American Enterprise Institute spokesman Michael Strain tangled with Jared Bernstein over the proposed tax cuts, and it did not go well at all for him. In the end, he ended up agreeing with Bernstein and ceding every point, including his claim that cutting corporate taxes would somehow magically create jobs.

Ali Velshi led off the round by challenging the claim that there is any "line, crooked, straight, dotted, dashed" between what you can do with the tax code that directly results in hiring more people, and from there we were off to the races.

With scholarly aplomb, Strain deflected like a master, saying, "The question is whether or not over time certainly including time periods outside the ten-year budget window over the next 10, 15, 20 years. a lower statutory corporate tax rate and a lower statutory tax rate on pass through businesses increases the incentives for businesses to invest in the United States to grow or even to form if the first place and whether that in turn increases hiring."

Raise your hand if you wanted to hurl something at the screen while listening to that. Jared Bernstein certainly did, and he cut through all of the huffy-puffing.

"I've got to cut through this and get to the nub of it," Bernstein interrupted. "Our corporations are more profitable than they've ever been. "

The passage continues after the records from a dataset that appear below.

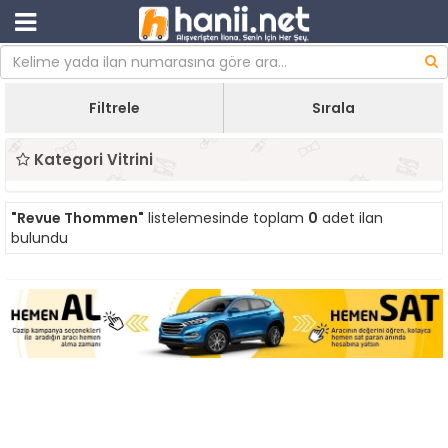
Filtrele
Sırala
Kategori Vitrini
"Revue Thommen"
listelemesinde toplam
0
adet ilan
bulundu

"They're literally sitting on over $2 trillion of retained earnings. That's cash on hand. if they wanted to invest it, they could. if they wanted to borrow more, they could. at very cheap rates," he continued. "So this idea that you somehow have to bribe our corporations into investing more by cutting their rates further when they're already crushing it, it just doesn't seem to match the set of economic facts about how well the corporate sector is performing already. "

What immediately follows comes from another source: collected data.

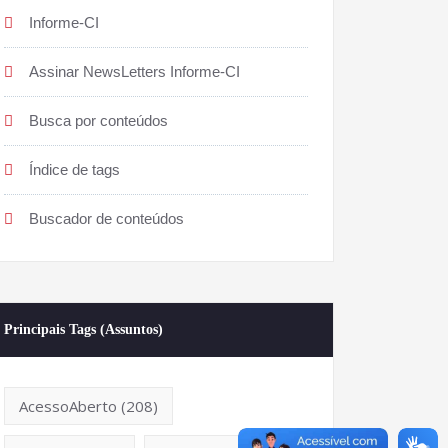
Informe-CI
Assinar NewsLetters Informe-CI
Busca por conteúdos
Índice de tags
Buscador de conteúdos
Principais Tags (Assuntos)
AcessoAberto
(208)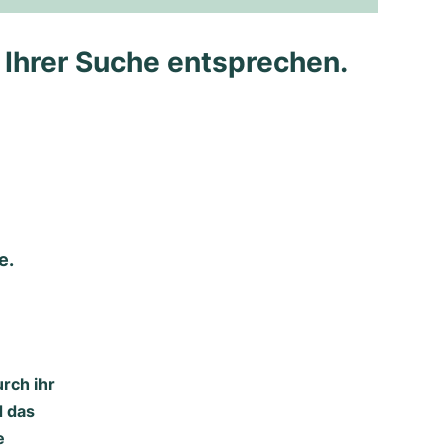
e Ihrer Suche entsprechen.
e.
urch ihr
d das
e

Strain tried to argue that even if that's all true today (and it is), it might not be true 30 years from now. What? You mean Reaganomics are just short-term hocus-pocus nonsense disguised as tax bonuses for millionaires and billionaires? Say it isn't so!

And then he had the nerve to say we've benefited from that dog of a "tax reform" bill. but that it was high time for corporations to have MORE. MORE.

Watch Jared Bernstein's face as Strain says that. He can barely contain himself. Neither could I. Basically, the AEI guy is admitting Bernstein is 100 percent correct about everything, but we need to give corporations MORE.

Stephanie Ruhle then reminded Strain that the types of businesses that are growing matter too. As she pointed out, automation is taking over a lot of what people used to do. Manufacturing isn't coming back to the United States.

Jared Bernstein then tied everything up in a bow so neat Michael Strain couldn't even argue with him. While agreeing that the top corporate tax rate could come down as part of a larger, true reform package, he also reminded everyone that President Obama had proposed that very thing.

"However, that's not what we're talking about here. We're not talking about tax reform," he reminded. "We're talking about tax cuts...We're talking about tax cuts that redound to those at the top of the scale."

Bernstein continued, "You're simply not going to help them if you cut taxes, I think massively at the top of the scale at the same time you're adding over $2 trillion to the deficit undermining your ability to invest in programs that i know Michael and I both share -- training, apprenticeships, boosting the earned income credit. the things that help middle income people."

"The corporate sector isn't hurting now. I don't expect it to be hurting "x" years from now. Yet I know who is hurting and I know who needs help and I know they don't get it in this plan," he concluded.